Dans un article du Monde Sciences du 2 octobre, David Larousserie revient sur le symposium, qui s’est déroulé du 17 au 19 septembre à Paris à huis-clos. Il s’intitulait “Décontaminer la littérature scientifique”. Le journaliste a pu s’entretenir avec les participants au sortir de l’événement.
Financé par l’Institut Universitaire de France (IUF) et le projet Nanobubbles, ce symposium a réuni une quarantaine de chercheurs et de spécialistes venus du monde entier. Ils se sont retrouvés pour partager leurs expériences et échanger sur leurs pratiques de « traqueurs » de manquements à l’intégrité scientifique dans la littérature scientifique. L’objectif était de consolider leurs actions mais également de réfléchir à de nouveaux champs d’investigation, à la valorisation de leur activité, etc.

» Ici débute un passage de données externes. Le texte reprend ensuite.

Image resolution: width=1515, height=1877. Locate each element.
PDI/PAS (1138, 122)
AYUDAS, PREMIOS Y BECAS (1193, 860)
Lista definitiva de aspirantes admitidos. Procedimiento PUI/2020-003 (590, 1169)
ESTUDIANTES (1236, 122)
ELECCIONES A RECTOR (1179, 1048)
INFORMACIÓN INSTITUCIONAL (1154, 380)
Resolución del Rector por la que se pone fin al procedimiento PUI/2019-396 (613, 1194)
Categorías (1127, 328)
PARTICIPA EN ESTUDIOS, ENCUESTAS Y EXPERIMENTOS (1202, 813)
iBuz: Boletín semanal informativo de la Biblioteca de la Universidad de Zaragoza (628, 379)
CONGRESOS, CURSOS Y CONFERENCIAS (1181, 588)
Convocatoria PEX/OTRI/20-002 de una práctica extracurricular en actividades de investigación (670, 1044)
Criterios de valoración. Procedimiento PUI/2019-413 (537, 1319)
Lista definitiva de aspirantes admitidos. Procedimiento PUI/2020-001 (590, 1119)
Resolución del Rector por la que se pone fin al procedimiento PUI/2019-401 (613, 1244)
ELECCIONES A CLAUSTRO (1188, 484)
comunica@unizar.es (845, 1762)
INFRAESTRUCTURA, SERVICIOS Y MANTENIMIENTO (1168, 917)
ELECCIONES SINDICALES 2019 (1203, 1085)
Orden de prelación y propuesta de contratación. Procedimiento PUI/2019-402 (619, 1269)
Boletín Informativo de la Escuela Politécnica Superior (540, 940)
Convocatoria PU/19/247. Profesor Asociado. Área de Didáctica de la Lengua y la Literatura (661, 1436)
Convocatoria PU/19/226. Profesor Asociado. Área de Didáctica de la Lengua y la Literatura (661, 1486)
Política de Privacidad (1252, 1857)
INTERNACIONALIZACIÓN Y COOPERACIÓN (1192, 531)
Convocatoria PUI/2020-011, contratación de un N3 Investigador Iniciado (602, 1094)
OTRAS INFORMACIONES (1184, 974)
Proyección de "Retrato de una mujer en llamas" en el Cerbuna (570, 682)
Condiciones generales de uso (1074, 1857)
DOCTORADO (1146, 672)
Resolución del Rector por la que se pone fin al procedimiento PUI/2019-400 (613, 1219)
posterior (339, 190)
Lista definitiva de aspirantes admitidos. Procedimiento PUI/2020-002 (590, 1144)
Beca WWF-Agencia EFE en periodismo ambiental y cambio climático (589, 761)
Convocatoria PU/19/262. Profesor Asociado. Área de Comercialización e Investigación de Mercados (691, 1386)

Parmi les participants, on retrouve notamment Guillaume Cabanac (titulaire d’une chaire fondamentale à l’IUF sur l’analyse de la littérature scientifique, l’intégrité scientifique et la scientométrie et membre du projet Nanobubbles), Cyril Labbé (membre du projet Nanobubbles), Elisabeth Bik, Jennifer Byrne, Smut Clyde, Lonni Besançon, Nick Brown… Certains avaient déjà fait l’objet de portraits dans une série d’articles du même journaliste, “Chasseurs de fraude”.
Cette communauté s’organise et développe des outils, comme le Problematic Paper Screener, mis au point par Guillaume Cabanac à partir de la reconnaissance des “expressions torturées” (tortured phrases) pour reconnaître des articles douteux ou plagiaires. D’autres relais sont à leur disposition comme le site Retraction watch, un observatoire des articles rétractés, et PubPeer, un site sur lequel les utilisateurs peuvent commenter les articles publiés et signaler d’éventuels manquements scientifiques ou éthiques. Le blog de Leonid Schneider “For Better Science”, au ton provocateur, est aussi une caisse de résonance de cette démarche.
Quelques mots sur le projet Nanobubbles qui co-finance le symposium :
Ce projet, financé par l’ERC et porté par 4 chercheurs des Universités Sorbonne Paris Nord, Maastricht, Grenoble-Alpes et Radboud, se concentre sur “comment, quand et pourquoi la science ne parvient pas à s’auto-corriger ? ”. Il explore, dans le domaine de la nanobiologie, la circulation de l’information et les processus de correction en utilisant des approches issues des sciences naturelles, de l’ingénierie (traitement du langage naturel), ainsi que des sciences humaines et sociales (linguistique, sociologie, philosophie et histoire des sciences).